---- Material to process

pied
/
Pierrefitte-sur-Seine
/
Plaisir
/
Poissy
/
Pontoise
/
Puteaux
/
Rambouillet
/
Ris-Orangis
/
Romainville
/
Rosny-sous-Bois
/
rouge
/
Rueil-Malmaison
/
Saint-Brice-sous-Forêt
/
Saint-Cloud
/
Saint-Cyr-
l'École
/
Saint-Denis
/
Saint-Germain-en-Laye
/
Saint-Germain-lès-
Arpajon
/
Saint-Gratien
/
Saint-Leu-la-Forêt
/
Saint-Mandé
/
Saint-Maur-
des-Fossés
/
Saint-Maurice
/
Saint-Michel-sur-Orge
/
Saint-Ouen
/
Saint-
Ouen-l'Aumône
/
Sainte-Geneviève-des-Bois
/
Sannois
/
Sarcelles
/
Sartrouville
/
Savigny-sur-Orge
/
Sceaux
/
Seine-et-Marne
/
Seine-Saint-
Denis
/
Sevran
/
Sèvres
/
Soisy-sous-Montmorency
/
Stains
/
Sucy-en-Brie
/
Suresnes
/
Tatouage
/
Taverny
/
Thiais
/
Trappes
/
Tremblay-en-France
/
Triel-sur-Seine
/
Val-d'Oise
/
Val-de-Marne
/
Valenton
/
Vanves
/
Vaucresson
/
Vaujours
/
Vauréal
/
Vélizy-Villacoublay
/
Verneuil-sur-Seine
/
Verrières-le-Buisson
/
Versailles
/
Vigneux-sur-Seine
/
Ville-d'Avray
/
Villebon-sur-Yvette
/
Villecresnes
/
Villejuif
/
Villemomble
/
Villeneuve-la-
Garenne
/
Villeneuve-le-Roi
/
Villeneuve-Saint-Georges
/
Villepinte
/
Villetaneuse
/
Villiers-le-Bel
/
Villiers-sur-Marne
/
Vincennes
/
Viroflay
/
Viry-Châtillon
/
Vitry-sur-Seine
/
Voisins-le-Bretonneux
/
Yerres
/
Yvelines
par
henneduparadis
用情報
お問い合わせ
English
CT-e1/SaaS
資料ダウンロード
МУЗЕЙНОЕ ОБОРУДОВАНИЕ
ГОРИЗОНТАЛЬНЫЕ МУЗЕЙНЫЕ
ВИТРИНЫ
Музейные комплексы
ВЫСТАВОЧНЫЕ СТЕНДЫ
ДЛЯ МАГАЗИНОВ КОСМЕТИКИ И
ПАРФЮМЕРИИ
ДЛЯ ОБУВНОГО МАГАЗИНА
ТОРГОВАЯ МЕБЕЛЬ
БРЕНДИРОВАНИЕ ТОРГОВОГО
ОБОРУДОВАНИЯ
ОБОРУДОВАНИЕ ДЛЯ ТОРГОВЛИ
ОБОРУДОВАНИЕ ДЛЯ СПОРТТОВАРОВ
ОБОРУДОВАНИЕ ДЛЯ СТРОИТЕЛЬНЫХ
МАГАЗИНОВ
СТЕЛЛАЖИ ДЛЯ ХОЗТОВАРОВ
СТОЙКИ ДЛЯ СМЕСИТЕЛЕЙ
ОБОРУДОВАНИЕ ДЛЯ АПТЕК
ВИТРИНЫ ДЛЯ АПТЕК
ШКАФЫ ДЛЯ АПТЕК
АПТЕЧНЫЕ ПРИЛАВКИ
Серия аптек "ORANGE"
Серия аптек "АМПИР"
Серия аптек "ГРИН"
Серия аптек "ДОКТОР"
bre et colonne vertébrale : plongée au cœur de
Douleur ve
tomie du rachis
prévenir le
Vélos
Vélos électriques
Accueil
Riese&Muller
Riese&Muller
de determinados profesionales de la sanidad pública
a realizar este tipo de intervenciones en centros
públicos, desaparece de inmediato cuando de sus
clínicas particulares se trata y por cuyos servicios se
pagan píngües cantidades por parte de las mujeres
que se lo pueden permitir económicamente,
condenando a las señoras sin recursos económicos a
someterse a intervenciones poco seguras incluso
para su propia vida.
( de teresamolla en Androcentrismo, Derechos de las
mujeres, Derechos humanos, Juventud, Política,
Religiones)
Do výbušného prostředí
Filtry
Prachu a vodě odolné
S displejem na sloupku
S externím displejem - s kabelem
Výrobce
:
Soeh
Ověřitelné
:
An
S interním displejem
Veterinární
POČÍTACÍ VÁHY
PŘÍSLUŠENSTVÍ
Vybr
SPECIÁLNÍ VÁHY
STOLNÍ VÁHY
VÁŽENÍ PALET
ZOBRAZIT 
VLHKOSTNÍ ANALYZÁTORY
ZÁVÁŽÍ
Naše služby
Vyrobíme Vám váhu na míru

--------
---- Material to process

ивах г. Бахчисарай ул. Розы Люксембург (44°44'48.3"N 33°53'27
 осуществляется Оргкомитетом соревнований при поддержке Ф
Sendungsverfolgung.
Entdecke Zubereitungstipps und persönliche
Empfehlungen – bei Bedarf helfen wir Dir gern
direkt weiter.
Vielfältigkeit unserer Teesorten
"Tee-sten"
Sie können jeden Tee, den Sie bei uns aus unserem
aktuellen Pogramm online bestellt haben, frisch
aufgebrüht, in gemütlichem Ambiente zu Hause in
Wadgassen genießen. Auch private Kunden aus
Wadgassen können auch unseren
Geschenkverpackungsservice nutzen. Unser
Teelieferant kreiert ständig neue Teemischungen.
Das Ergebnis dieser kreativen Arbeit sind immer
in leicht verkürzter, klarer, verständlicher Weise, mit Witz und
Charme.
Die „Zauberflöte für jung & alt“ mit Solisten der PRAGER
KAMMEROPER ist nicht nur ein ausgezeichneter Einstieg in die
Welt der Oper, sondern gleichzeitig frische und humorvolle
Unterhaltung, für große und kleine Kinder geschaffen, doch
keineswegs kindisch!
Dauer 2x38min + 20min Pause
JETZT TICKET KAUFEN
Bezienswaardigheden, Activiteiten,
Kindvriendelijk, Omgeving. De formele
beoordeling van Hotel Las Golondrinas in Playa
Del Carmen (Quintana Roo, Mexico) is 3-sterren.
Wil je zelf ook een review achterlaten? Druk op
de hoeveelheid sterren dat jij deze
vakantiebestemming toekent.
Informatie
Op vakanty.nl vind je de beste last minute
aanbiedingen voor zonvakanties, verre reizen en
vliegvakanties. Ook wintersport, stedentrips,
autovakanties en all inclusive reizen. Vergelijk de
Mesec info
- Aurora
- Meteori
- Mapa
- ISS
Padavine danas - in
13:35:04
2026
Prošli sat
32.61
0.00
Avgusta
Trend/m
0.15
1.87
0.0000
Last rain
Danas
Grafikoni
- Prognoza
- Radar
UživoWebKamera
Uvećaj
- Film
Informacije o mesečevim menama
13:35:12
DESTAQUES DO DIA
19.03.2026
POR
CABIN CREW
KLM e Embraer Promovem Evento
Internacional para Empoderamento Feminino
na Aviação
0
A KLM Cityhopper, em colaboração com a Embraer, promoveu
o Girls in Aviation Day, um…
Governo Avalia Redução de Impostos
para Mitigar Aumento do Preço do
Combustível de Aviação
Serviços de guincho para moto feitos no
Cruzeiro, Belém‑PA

--------

Aim of the exercise: In the records, which lines mention the word "МАГАЗИНОВ"? Copy those lines.

Answer:
ДЛЯ МАГАЗИНОВ КОСМЕТИКИ И
МАГАЗИНОВ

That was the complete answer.